How to increase transmission system capacity and stability
Series compensation (SC)
The ongoing transformation of the energy system requires effective means to cope with growing challenges when it comes to reliable power transmission. Instead of building new lines to provide sufficient transmission capacity, it’s often better to use our flexible AC transmission systems (FACTS) technology to increase the transmission capacity. Both newly built transmission lines and existing systems benefit from Siemens’ advanced series compensation (SC) solutions that also help to improve the quality and stability of power transmission lines.
For decades, series compensation (SC) technology from Siemens has improved grid stability and contributed to the optimal utilization of transmission lines. Transmission system operators around the world have already benefited from solutions that were tailored to their specific requirements. Among the main benefits of series compensation are the reduction of line voltage drops, limitation of load-dependent drops, and a reduction of the transmission angle.
From fixed capacitors to high-power thyristors
Series compensation comes in three variations that offer different advantages and features. Our portfolio comprises the proven, simple fixed series capacitor and thyristor-equipped capacitors for advanced capabilities.
Cost-effective capacity expansion
The amount of power that can be transferred with long overhead transmission lines is limited by the impedance that can lead to voltage drops. For decades, fixed series compensation is the proven solution to maintain a minimum voltage profile and maximize utilization of transmission lines.

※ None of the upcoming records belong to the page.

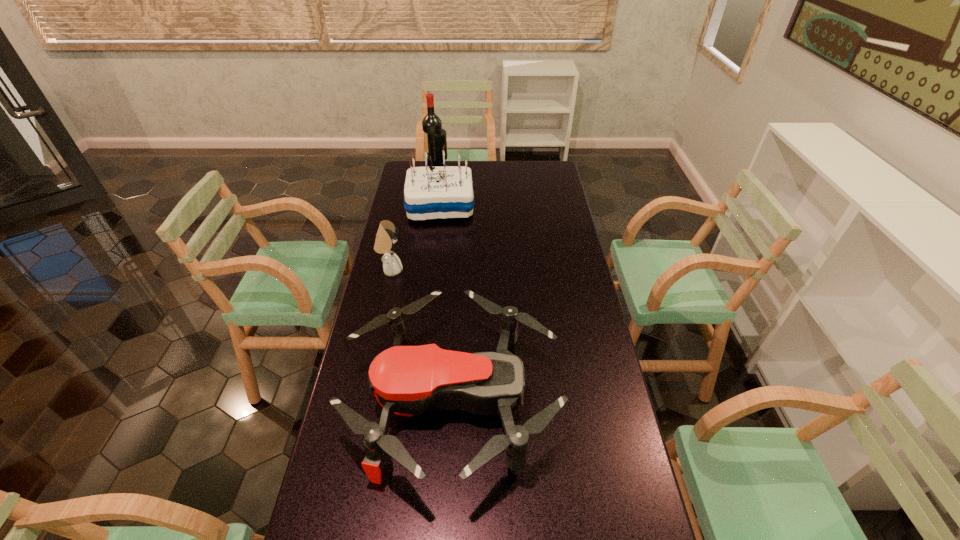 I want to click on free spot at the far right corner of the desktop, so click(x=556, y=163).

The width and height of the screenshot is (960, 540). What are the coordinates of `vacant region between the drone and the wine bottle` in the screenshot? It's located at (445, 284).

The width and height of the screenshot is (960, 540). I want to click on vacant space in between the third nearest object and the nearest object, so click(x=446, y=303).

The width and height of the screenshot is (960, 540). What are the coordinates of `unoccupied area between the doll and the nearest object` in the screenshot? It's located at (421, 336).

You are a GUI agent. You are given a task and a screenshot of the screen. Output one action in this format:
    pyautogui.click(x=<x>, y=<y>)
    Task: Click on the vacant area between the drone and the second nearest object
    The height and width of the screenshot is (540, 960).
    Given the screenshot: What is the action you would take?
    pyautogui.click(x=421, y=336)

Locate an element on the screen. This screenshot has height=540, width=960. object that is the third nearest to the nearest object is located at coordinates (431, 124).

Identify which object is the third closest to the third farthest object. Please provide its 2D coordinates. Your answer should be formatted as a tuple, i.e. [(x, y)], where the tuple contains the x and y coordinates of a point satisfying the conditions above.

[(431, 124)] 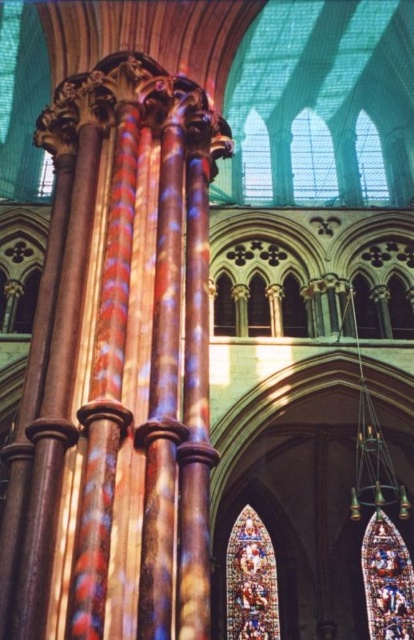 Looking at this image, you are standing at the entrance of the cathedral and notice a point marked at coordinates point (21, 97). What object is located at this specific coordinate?

The point (21, 97) is where the stained glass window at upper left is located.

You are standing inside a cathedral and want to take a closer look at the stained glass window at upper center. Given that you can walk up to 40 meters, will you be able to get close enough to touch it?

The stained glass window at upper center is 42.32 meters away from camera, so you cannot reach it within your 40 meters limit. You need to move 2.32 meters more to touch it.

You are an architect visiting the cathedral and want to compare the stained glass windows. Which stained glass window is taller between the stained glass window at upper center and the stained glass window at center?

The stained glass window at upper center is much taller than the stained glass window at center. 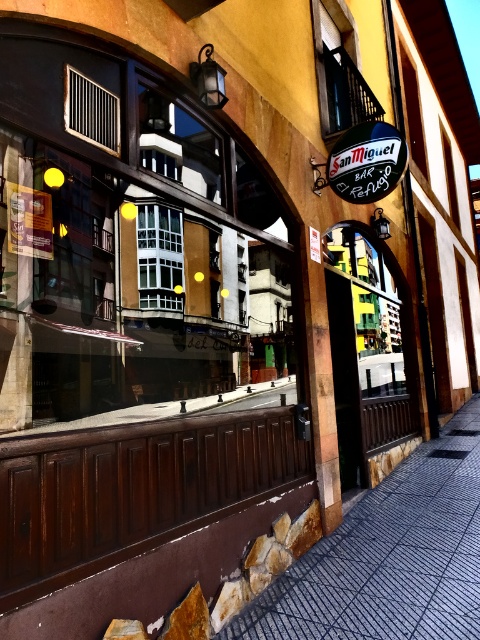 You are standing on the sidewalk and want to touch the point at coordinates point [340,20] on the building. Can you reach it without moving closer?

The point [340,20] is 6.75 meters away from the viewer, so you cannot reach it without moving closer.

Looking at this image, you are a street artist planning to paint a mural on the dark gray textured pavement at lower center and the white glass window at center. Which surface will require more paint due to its size?

The dark gray textured pavement at lower center has a larger size compared to the white glass window at center, so it will require more paint.

You are an architect analyzing the building facade. You notice the matte black window at upper center and the white glass window at center. Which window has a greater height?

The matte black window at upper center is much taller than the white glass window at center, so it has a greater height. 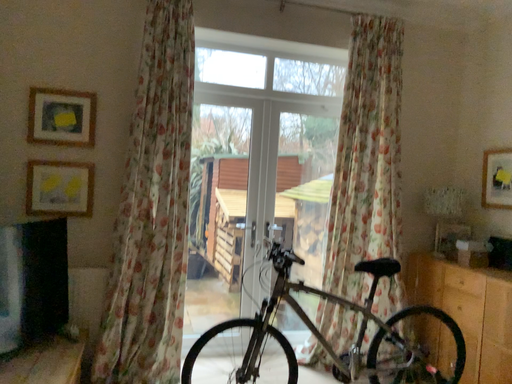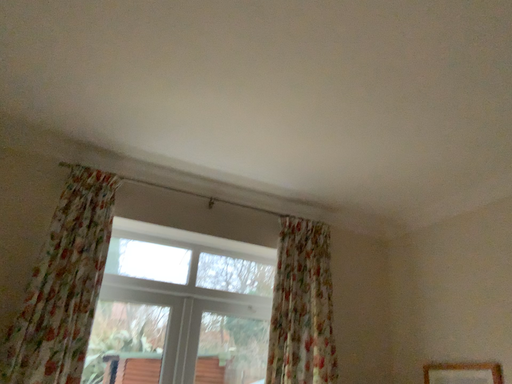 Question: How did the camera likely rotate when shooting the video?

Choices:
 (A) rotated upward
 (B) rotated downward

Answer: (A) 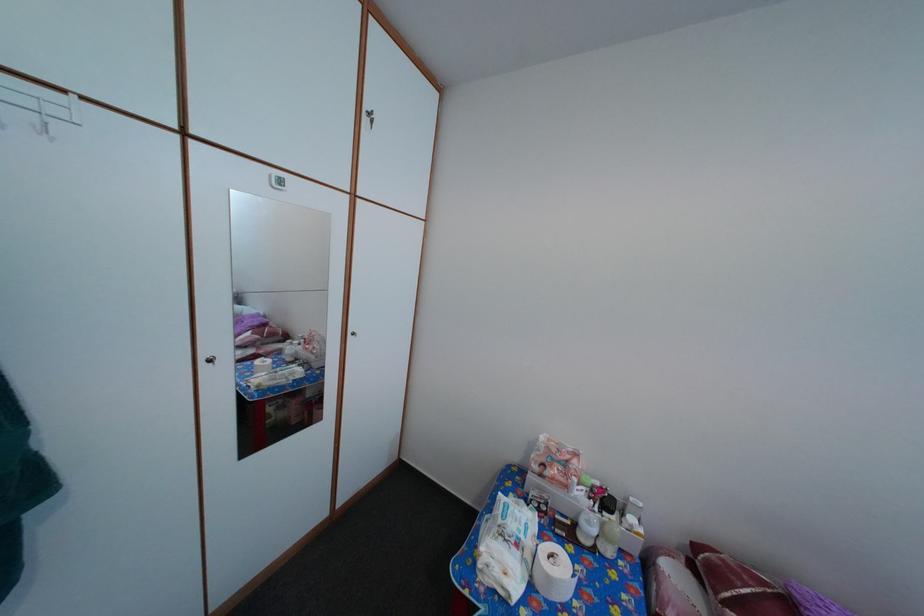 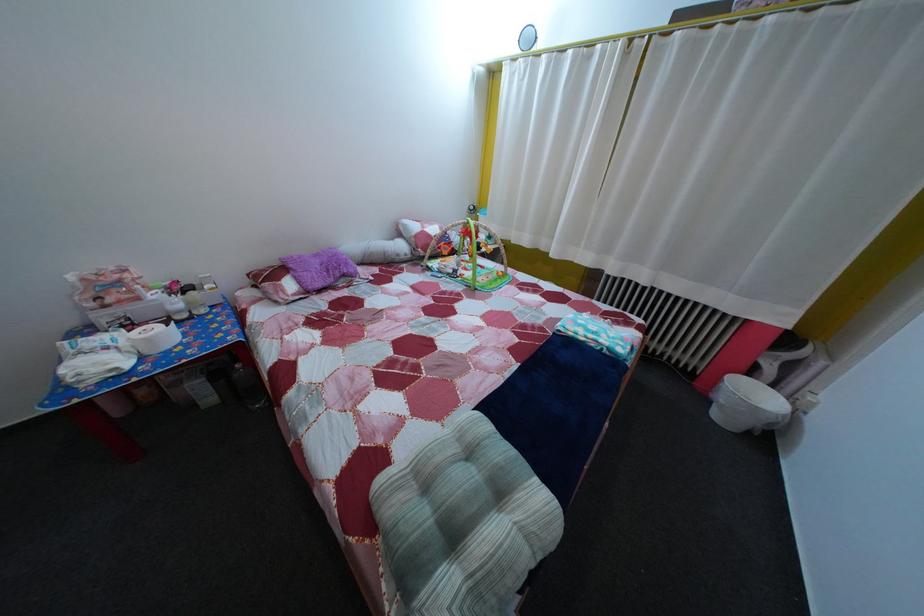 The first image is from the beginning of the video and the second image is from the end. How did the camera likely rotate when shooting the video?

The rotation direction of the camera is right-down. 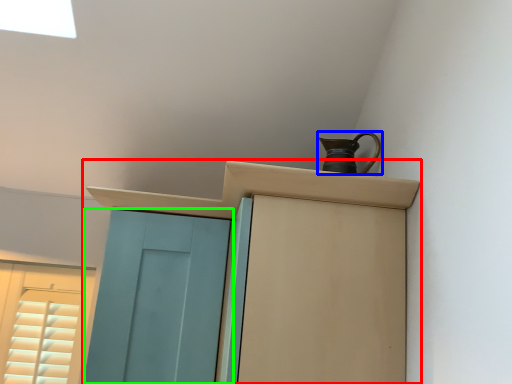 Question: Which object is positioned farthest from cupboard (highlighted by a red box)? Select from jug (highlighted by a blue box) and door (highlighted by a green box).

Choices:
 (A) jug
 (B) door

Answer: (B) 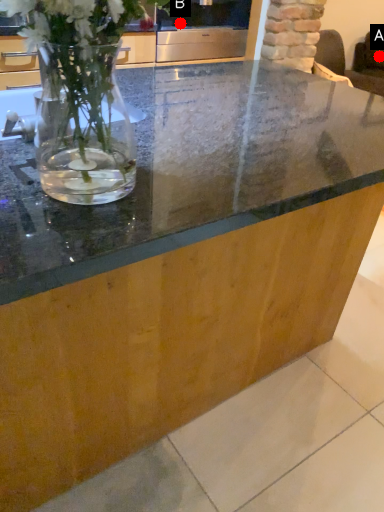 Question: Two points are circled on the image, labeled by A and B beside each circle. Which point appears closest to the camera in this image?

It works by connecting a capacitor bank in series with the transmission line to partially compensate the inductive impedance of the line while also increasing the voltage at the point of connection. The capacitors are protected by metal-oxide varistors (MOV) and – in case of a fault – by tripping the FSC and closing the bypass breaker. For instant protection, a triggered spark gap bypasses capacitors and MOVs within less than 1 ms. Even gap-less solutions are possible, provided that local requirements match. Due to this complexity Siemens recommends and offers individually designed solutions with fixed series capacitors.
Fastest solution for service restoration
When maximum transmission capacity and availability are essential, a thyristor-protected series capacitor (TPSC) provides significant advantages over a fixed series capacitor. In combination with a current-limiting reactor, it protects the capacitor bank from overvoltages and fault currents, and allows immediate line reinsertion. As this solution doesn’t require MOVs and spark-gap, there’s no cool-down time after a fault.
Instead, in case of a fault the high-power thyristors are fired to bypass the capacitors within milliseconds. The air-cooled thyristors allow very quick reinsertion of the line, whereas cool-down times of MOVs can last minutes or hours, depending on the absorbed fault energy. This makes TPSC the preferred series compensation solution when maximum availability is key.
Dynamic line impedance control
To dynamically control the line impedance, a thyristor-controlled series capacitor (TCSC) is the best solution of choice. While fixed series capacitors only allow one discrete step in changing the line impedance, a TCSC allows impedance control within its designed control window.
By actively changing the impedance it becomes possible to damp power oscillations (POD) and to mitigate sub-synchronous resonance (SSR). Both are important for the stability and safety of generators in the grid, which could be harmed by the interaction of eigenfrequencies with the resonance frequency of the compensated line. The TCSC also enables specific line compensation when operating in steady state.
Actively controlling impedance
Series compensation provides the proven tools for controlling a line’s impedance in order to increase transmission capacity and grid stability. With thyristor-equipped capacitors it’s even possible to actively and dynamically control the impedance. Individually designed solutions provide the maximum outcome for grid operators.